I don’t know if anyone really has a clear journey to becoming a Program Director, but I have been teaching Criminology at UNSW since 2016 and served in an equivalent role in the School of Social Sciences since mid-2017. That said, I have long been passionate about learning and teaching, and delivering programs and courses that engage and challenge students (I have been teaching Criminology since 2008).

The directorship has been both attractive and rewarding because it allows me to channel this passion, and it has been an absolute honour to work alongside so many great students and staff to help shape what I think is a really great Program.   

What are the benefits of moving the Criminology program to the Faculty of Law & Justice?

One thing to emphasise here is that we have always been a cross-faculty program, delivered by both Arts and Social Sciences and Law. We have two distinct core curricula in our Bachelor of Criminology and Criminal Justice (BCCJ) - the Criminology core and the Social Science core (made up of courses teaching policy in practice and social research methods). Despite the move of the Criminology staff teaching into the BCCJ to Law & Justice, we remain firmly committed to retaining the Social Science core of our program. This is a critical point of difference in our offering in an increasingly competitive UG market in Criminology in NSW and helps us to produce what I think are the best Criminology undergraduates in the country. 

One of the key benefits of the move is that we now have much greater autonomy over program delivery with all Criminology teaching staff in a single faculty. We can build on existing synergies in research and teaching to offer exciting new courses that our students want. That’s something we have already started to work on.

What's your vision for Criminology this year?

2021 is no doubt a huge year for our program, as was last year. 2020 saw the departure of a number of amazing senior colleagues who have been long-time leaders in research and teaching in Criminology at UNSW – so 2021 will be a year of consolidation and planning. We have a major Academic Program Review scheduled for 2022 and we are hoping to build towards that with a focus on emphasising the strengths of our program as it is, but also growing our staff and program in new and exciting ways.

While vibrant, I think Criminology as a discipline is at cross-roads in Australia and is being challenged around its role in the continuation of systems that bear such impact on many in our community – particularly the most vulnerable, marginalised and disadvantaged. I think confronting this challenge must be a key focus of our curriculum if we are to take seriously our commitment to social justice. This is why I am passionate about continuing to introduce different voices and perspectives into the classroom, particularly those with lived experience of the criminal justice system.

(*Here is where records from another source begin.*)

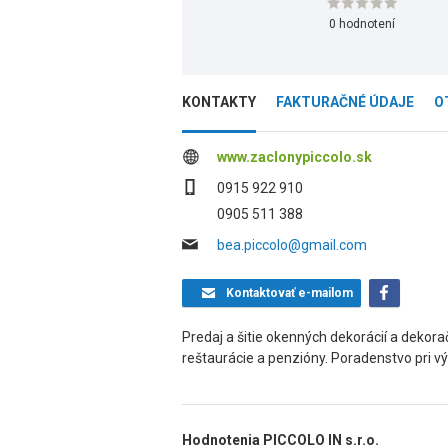
0 hodnotení
KONTAKTY
FAKTURAČNÉ ÚDAJE
O
www.zaclonypiccolo.sk
0915 922 910
0905 511 388
bea.piccolo@gmail.com
Kontaktovať
e-mailom
Predaj a šitie okenných dekorácií a dekor
reštaurácie a penzióny. Poradenstvo pri v
Hodnotenia PICCOLO IN s.r.o.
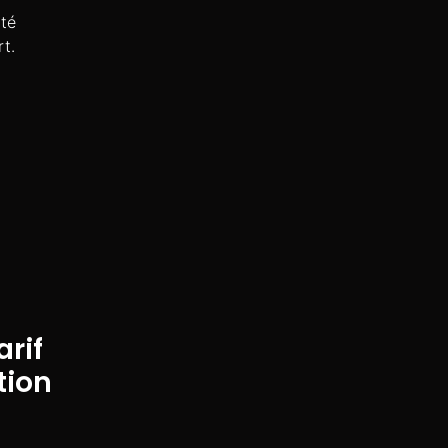
té
t.
arif
tion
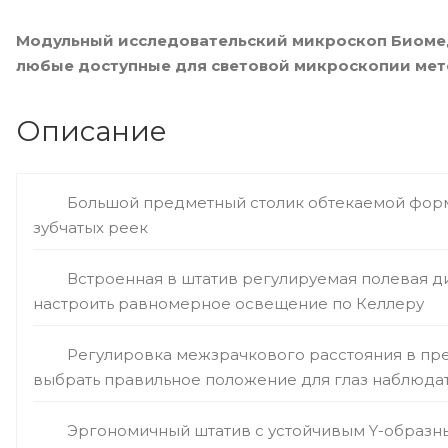
Модульный исследовательский микроскоп Биомед
любые доступные для световой микроскопии мет
Описание
Большой предметный столик обтекаемой фор
зубчатых реек
Встроенная в штатив регулируемая полевая 
настроить равномерное освещение по Келлеру
Регулировка межзрачкового расстояния в пре
выбрать правильное положение для глаз наблюда
Эргономичный штатив с устойчивым Y-образ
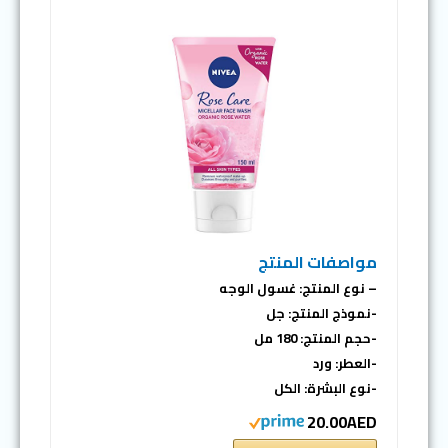
مواصفات المنتج
– نوع المنتج: غسول الوجه
-نموذج المنتج: جل
-حجم المنتج: 180 مل
-العطر: ورد
-نوع البشرة: الكل
20.00AED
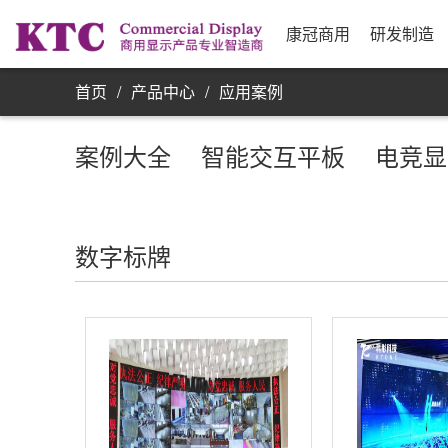
业务信息
公司简介
研发实力
资源采购
发展历程
制
合
公
银
康
单屏显示器
康冠商用
研发制造
首页
/
产品中心
/
应用案例
案例大全
智能交互平板
电竞显
数字标牌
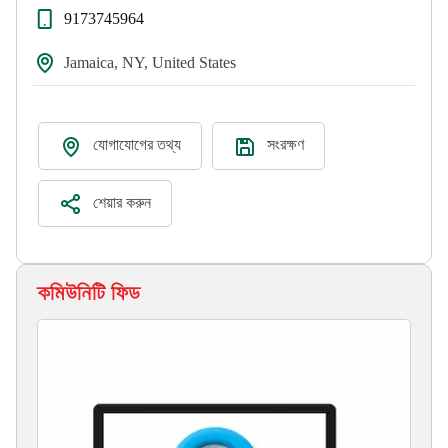
9173745964
Jamaica, NY, United States
যোগাযোগের তথ্য
সংরক্ষণ
শেয়ার করুন
কমিউনিটি ফিড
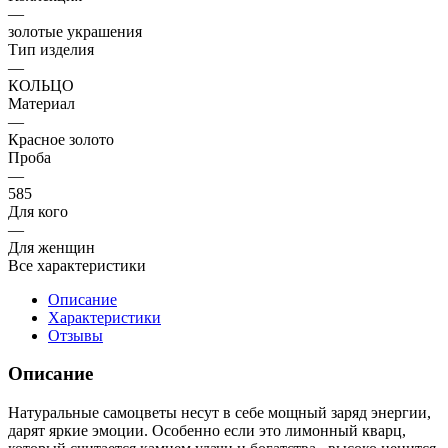
—
золотые украшения
Тип изделия
—
КОЛЬЦО
Материал
—
Красное золото
Проба
—
585
Для кого
—
Для женщин
Все характеристики
Описание
Характеристики
Отзывы
Описание
Натуральные самоцветы несут в себе мощный заряд энергии,
дарят яркие эмоции. Особенно если это лимонный кварц,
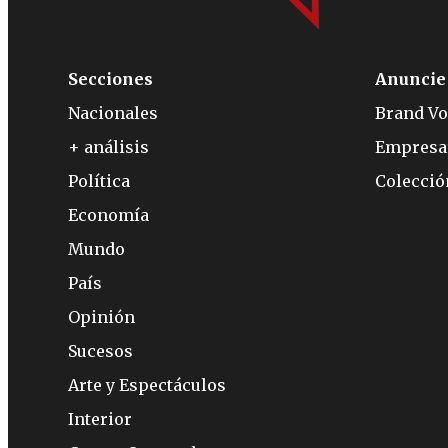
Secciones
Anuncie
Nacionales
Brand Vo
+ análisis
Empresa
Política
Colecci
Economía
Mundo
País
Opinión
Sucesos
Arte y Espectáculos
Interior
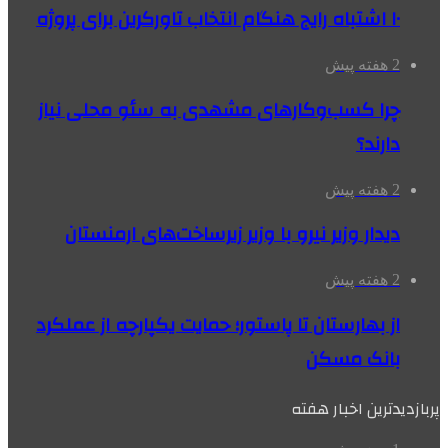
۱۰ اشتباه رایج هنگام انتخاب تاورکرین برای پروژه
2 هفته پیش
چرا کسب‌وکارهای مشهدی به سئو محلی نیاز
دارند؟
2 هفته پیش
دیدار وزیر نیرو با وزیر زیرساخت‌های ارمنستان
2 هفته پیش
از بهارستان تا پاستور؛ حمایت یکپارچه از عملکرد
بانک مسکن
پربازدیدترین اخبار هفته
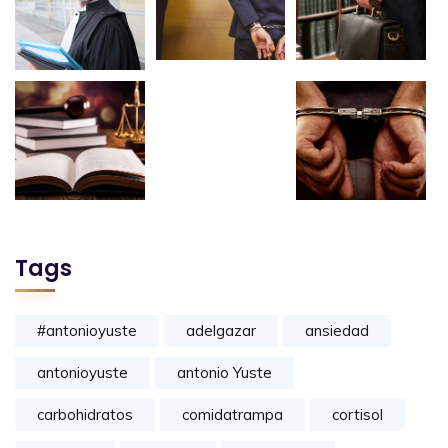
Tags
#antonioyuste
adelgazar
ansiedad
antonioyuste
antonio Yuste
carbohidratos
comidatrampa
cortisol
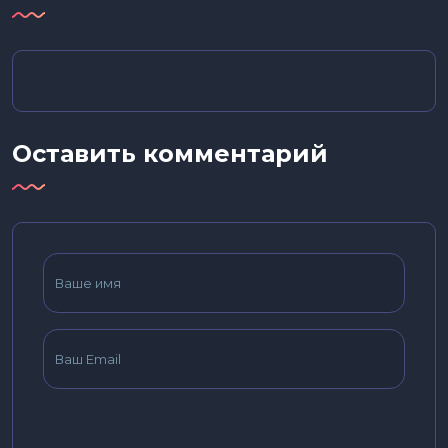
Оставить комментарий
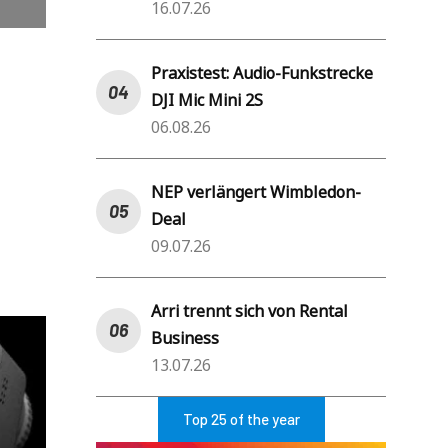
16.07.26
Praxistest: Audio-Funkstrecke
DJI Mic Mini 2S
06.08.26
NEP verlängert Wimbledon-
Deal
09.07.26
Arri trennt sich von Rental
Business
13.07.26
Top 25 of the year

What steps are being taken to include Criminology students in the new Faculty? 

Our team has been working incredibly hard to make sure that the needs of our students are represented as well as possible in their new home Faculty. Obviously, a move like this requires considerable revision to a whole raft of policies governing how we operate, but we have been well-supported by the incredible professional and academic staff in Law & Justice to make sure that this is happening as smoothly as possible.

We are also working closely with CrimSoc – our Criminology Students Society – to ensure that any pressing issues, concerns or questions are addressed as and when they arise. The Dean and I have regular meetings with CrimSoc, and recently produced a recorded Q&A session based on a series of questions submitted by BCCJ students. This is one example of the ways in which we are ensuring that Criminology students feel welcome and supported in Law & Justice.

Do you expect big changes for Criminology students following the move to Law & Justice?

There are many differences between our old home in Social Sciences and Law & Justice. There is no question it will take some time to get used to new cultures, policies and people, but we are also lucky to have really well-established relationships with staff here that have made the move much easier. 

In terms of the delivery of our program, there will not be any major changes for students to manage. Our program remains structured as it was prior to the move, but with new scope to establish fresh elective offerings and grow key areas of our program such as our internship opportunities and career readiness training.